Medicaid Nursing Home Limits — All 50 States + DC
Click any state for the full eligibility breakdown, income rules, and how to apply
| State | Income rule | Asset limit | NH cost/month |
|---|---|---|---|
| Alabama | Cap: $2,829/mo | $2,000 | — |
| Alaska | Cap: $2,829/mo | $2,000 | — |
| Arizona | Cap: $2,829/mo | $2,000 | — |
| Arkansas | Cap: $2,829/mo | $2,000 | — |
| California | Spend-down | $130,000 | — |
| Colorado | Spend-down | $2,000 | — |
| Connecticut | Spend-down | $1,600 | — |
| Delaware | Cap: $2,829/mo | $2,000 | — |
| District of Columbia | Spend-down | $4,000 | — |
| Florida | Cap: $2,829/mo | $2,000 | — |
| Georgia | Cap: $2,829/mo | $2,000 | — |
| Hawaii | Spend-down | $2,000 | — |
| Idaho | Cap: $2,829/mo | $2,000 | — |
| Illinois | Spend-down | $2,000 | — |
| Indiana | Cap: $2,829/mo | $2,000 | — |
| Iowa | Cap: $2,829/mo | $2,000 | — |
| Kansas | Cap: $2,829/mo | $2,000 | — |
| Kentucky | Cap: $2,829/mo | $2,000 | — |
| Louisiana | Cap: $2,829/mo | $2,000 | — |
| Maine | Spend-down | $10,000 | — |
| Maryland | Spend-down | $2,500 | — |
| Massachusetts | Spend-down | $2,000 | — |
| Michigan | Spend-down | $2,000 | — |
| Minnesota | Spend-down | $3,000 | — |
| Mississippi | Cap: $2,829/mo | $4,000 | — |
| Missouri | Cap: $2,829/mo | $999 | — |
| Montana | Cap: $2,829/mo | $2,000 | — |
| Nebraska | Cap: $2,829/mo | $4,000 | — |
| Nevada | Cap: $2,829/mo | $2,000 | — |
| New Hampshire | Spend-down | $2,500 | — |
| New Jersey | Spend-down | $2,000 | — |
| New Mexico | Cap: $2,829/mo | $2,000 | — |
| New York | Spend-down | $16,800 | — |
| North Carolina | Spend-down | $2,000 | — |
| North Dakota | Cap: $2,829/mo | $3,000 | — |
| Ohio | Cap: $2,829/mo | $1,500 | — |
| Oklahoma | Cap: $2,829/mo | $2,000 | — |
| Oregon | Cap: $2,829/mo | $2,000 | — |
| Pennsylvania | Spend-down | $2,400 | — |
| Rhode Island | Spend-down | $4,000 | — |
| South Carolina | Cap: $2,829/mo | $2,000 | — |
| South Dakota | Cap: $2,829/mo | $2,000 | — |
| Tennessee | Cap: $2,829/mo | $2,000 | — |
| Texas | Cap: $2,829/mo | $2,000 | — |
| Utah | Cap: $2,829/mo | $2,000 | — |
| Vermont | Spend-down | $2,000 | — |
| Virginia | Cap: $2,829/mo | $2,000 | — |
| Washington | Spend-down | $2,000 | — |
| West Virginia | Spend-down | $2,000 | — |
| Wisconsin | Spend-down | $2,000 | — |
| Wyoming | Cap: $2,829/mo | $2,000 | — |
Asset limits shown for single applicants. NH cost = private room, monthly. Source: Medicaid.gov, Genworth/CareScout 2024–2025.

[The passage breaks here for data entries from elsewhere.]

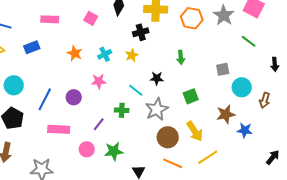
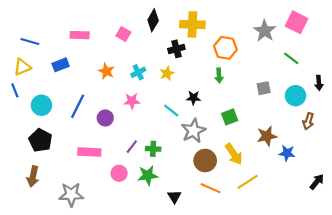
orange hexagon: (192, 18) -> (225, 48), moved
cyan circle: (242, 87) -> (296, 96), moved
blue line: (45, 99) -> (78, 106), moved
green cross: (122, 110) -> (153, 149), moved

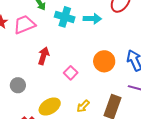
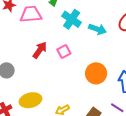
pink square: (71, 73) -> (64, 52), moved

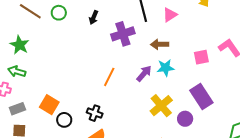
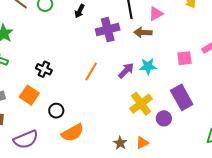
brown arrow: (160, 44) -> (143, 32), moved
black cross: (95, 113) -> (44, 69), moved
black circle: (64, 120) -> (56, 111), moved

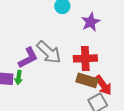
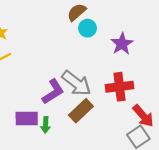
green arrow: (19, 78) -> (45, 125), moved
brown rectangle: (87, 80) -> (81, 111), moved, turned -55

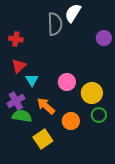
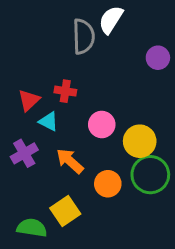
red cross: (16, 39) -> (65, 91), moved
cyan triangle: (32, 80) -> (49, 121), turned -32
green circle: (99, 115) -> (150, 175), size x1.6
green semicircle: (22, 116) -> (32, 228), moved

Income Cap States (~28 states)
If your monthly income exceeds $2,829 (300% of the SSI Federal Benefit Rate), you are over the income cap and cannot qualify for Medicaid — unless you establish a Qualified Income Trust, also called a Miller Trust.
A Miller Trust is a legal arrangement where income above the cap flows into a trust account each month. The trustee pays it to the nursing facility. This makes you technically eligible even with income over the limit.
Spend-Down States (~23 states)
No income cap. Instead, you contribute almost all of your income toward the nursing facility cost each month. Medicaid pays the remainder.
You keep a small personal needs allowance ($30–$72/month depending on the state) plus a deduction for Medicare premiums and certain medical expenses. Your spouse, if living at home, may also receive a monthly maintenance allowance from your income.
The 5-Year Look-Back Rule
Every state reviews asset transfers made in the 5 years before your Medicaid application. If you gave away assets (to family, for example) for less than fair market value, Medicaid imposes a penalty period — a window during which they won't pay for care.
The penalty length depends on the amount transferred and the average daily cost of nursing home care in your state. A $50,000 transfer in a state with a $300/day rate creates a 166-day penalty. Planning before the look-back window opens is the only way to avoid it.